17.03.2015

Kohle weltweit auf dem Rückzug


Studie: Kohle weltweit auf dem Rückzug. Klima-Allianz fordert der Realität ins Auge zu sehen

16. März 2015 Berlin – Nicht nur in Deutschland bläst der Kohle der Wind ins Gesicht. Das zeigt der heute von Sierra Club und CoalSwarm veröffentlichte Bericht „Boom and Bust“ zu weltweiten Kohleneubauplänen. Er dokumentiert eindrucksvoll, dass sich die Kohle global auf dem Rückzug befindet. Weltweit scheitern immer mehr Kraftwerksprojekte, während die Zahl der Neuplanungen sinkt. „Erstmals seit Beginn der industriellen Revolution ist die Kohle stark in der Defensive.
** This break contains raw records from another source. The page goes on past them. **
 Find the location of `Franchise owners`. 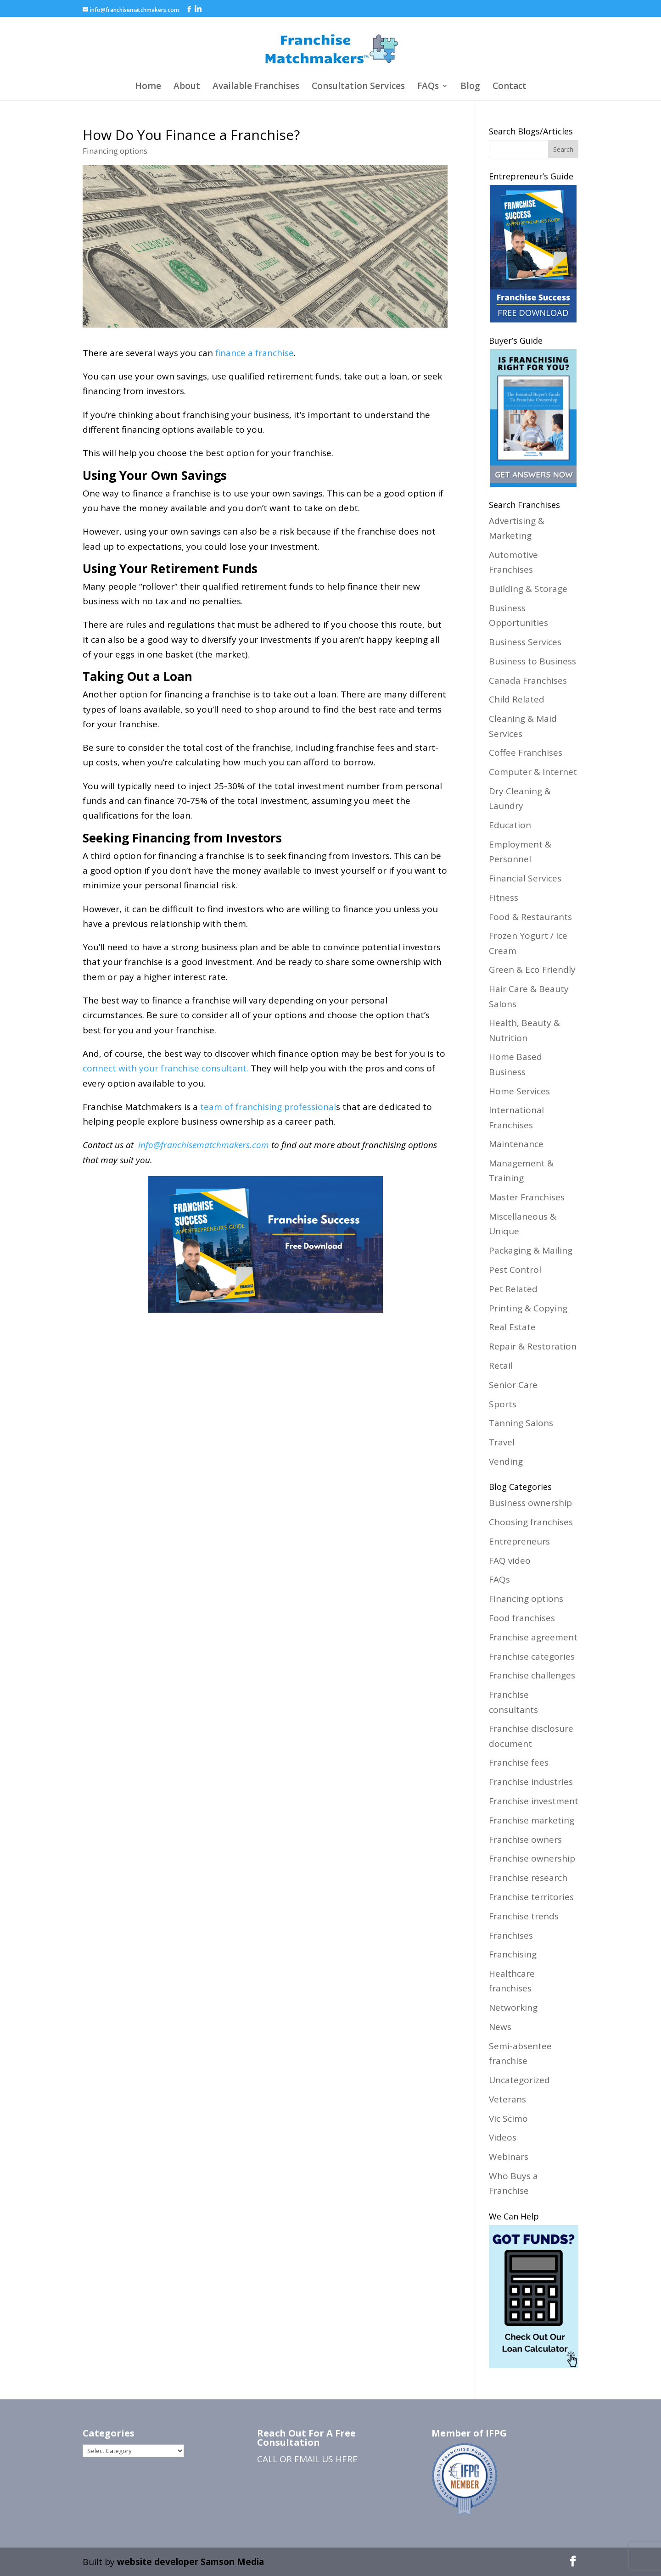

Franchise owners is located at coordinates (525, 1840).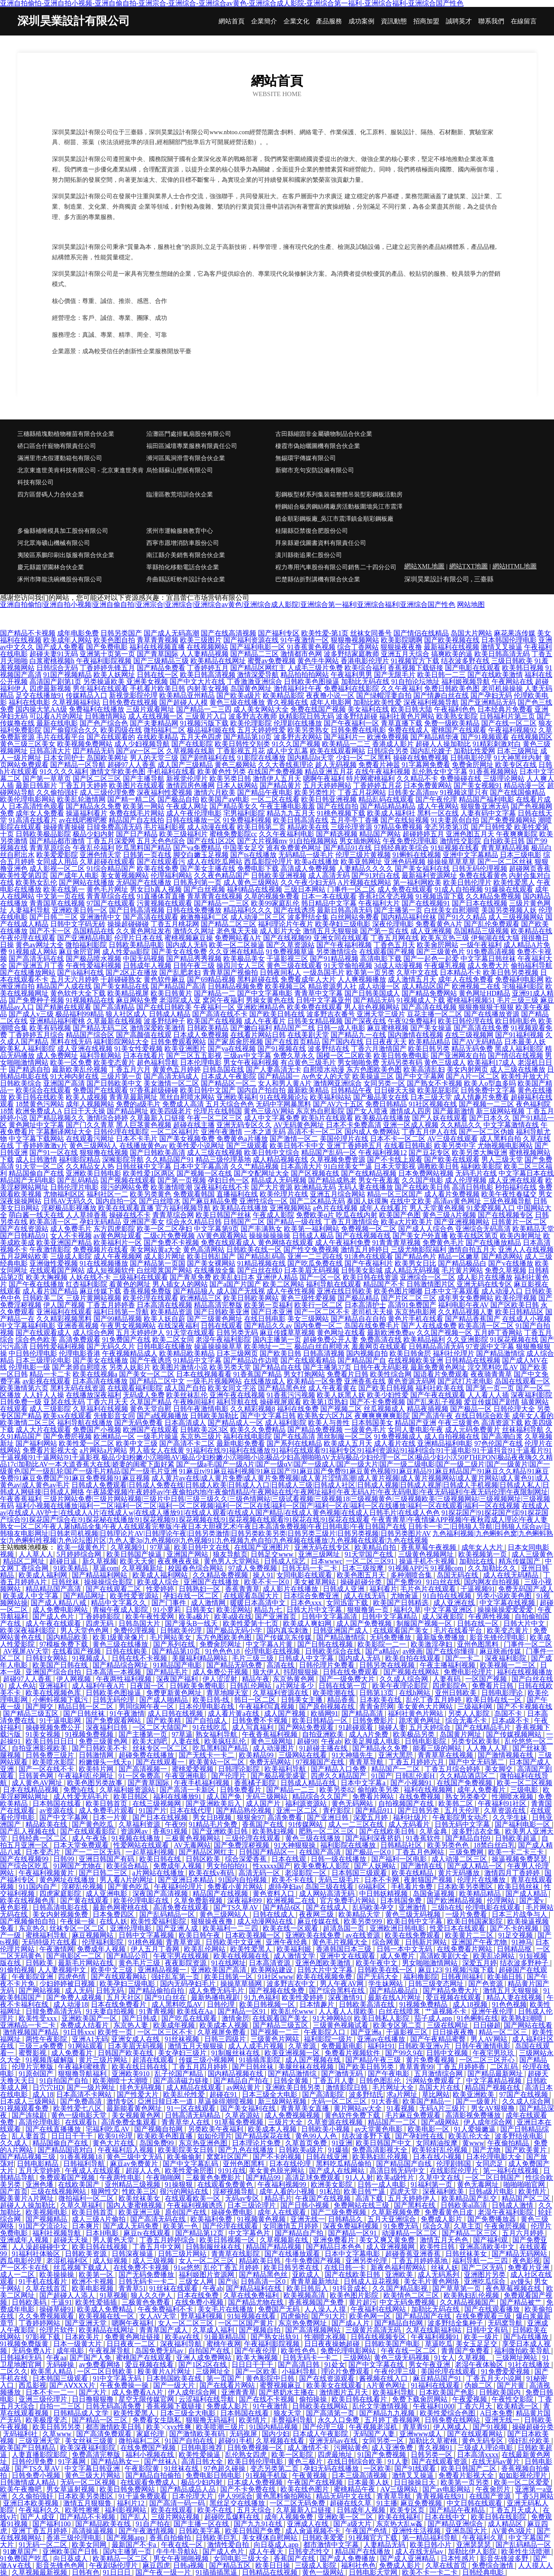 The image size is (554, 2576). What do you see at coordinates (121, 633) in the screenshot?
I see `日韩另类国产` at bounding box center [121, 633].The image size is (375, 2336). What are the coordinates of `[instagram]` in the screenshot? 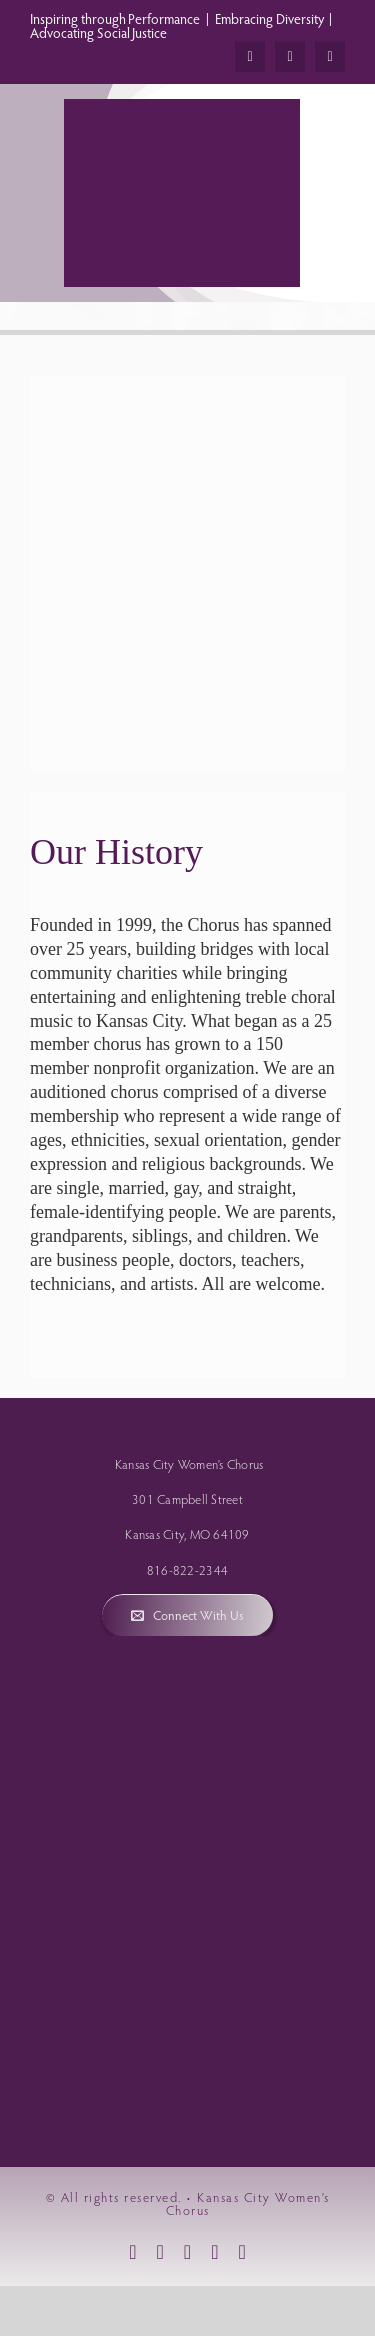 It's located at (290, 57).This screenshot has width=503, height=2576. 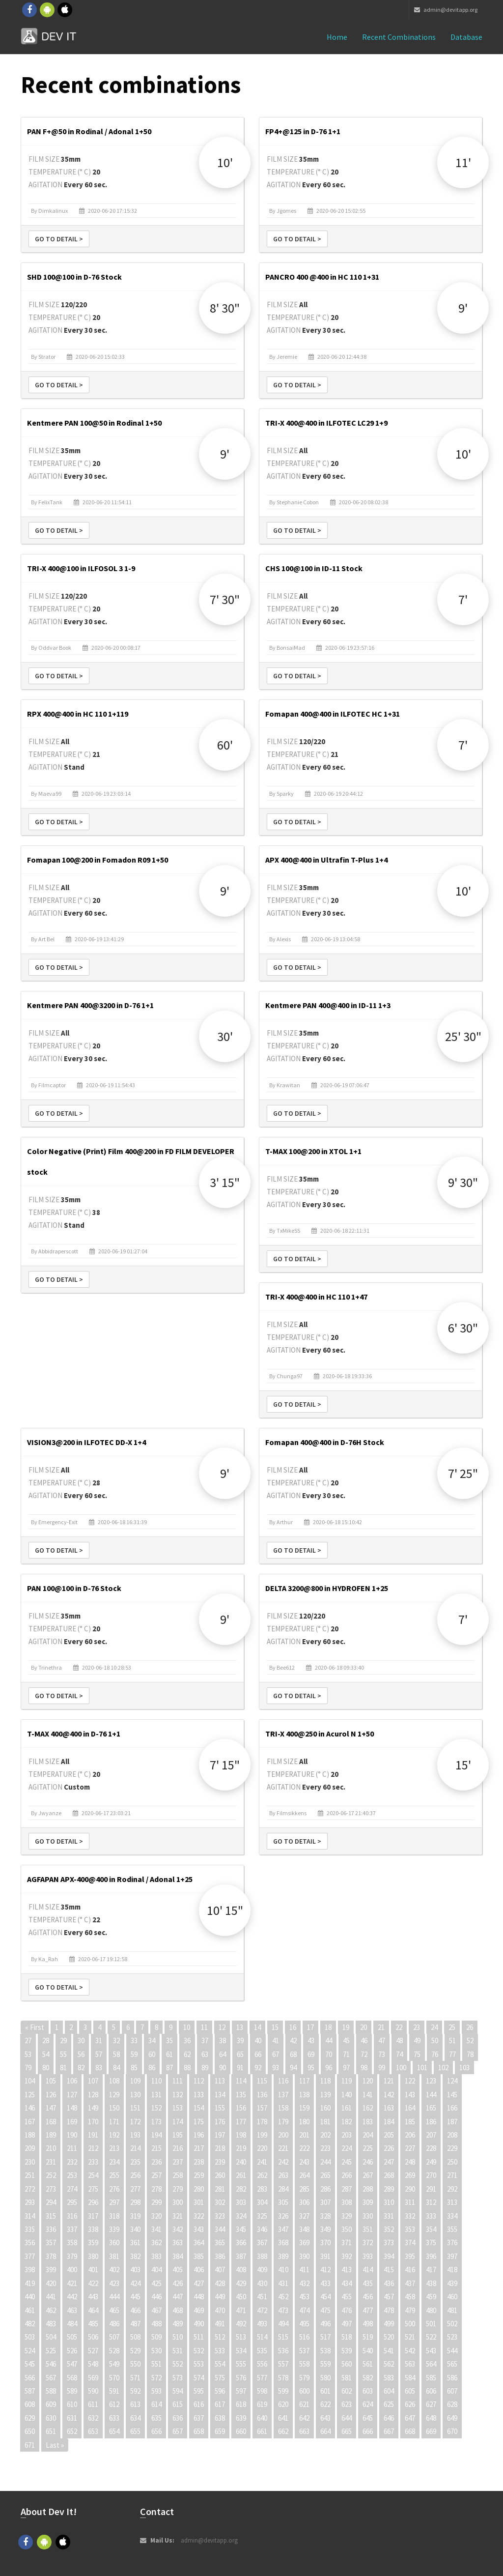 I want to click on 198, so click(x=241, y=2135).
Kohle muss sich – wie der Report zeigt – auch weiterhin auf massiven zivilgesellschaftlichen Gegenwind, Konkurrenz durch immer kostengünstigere Erneuerbare Energien und fehlende Rentabilität ohne staatliche Subventionen einstellen“, hält Christoph Bals, politischer Geschäftsführer von Germanwatch und Sprecher der Klima-Allianz, fest.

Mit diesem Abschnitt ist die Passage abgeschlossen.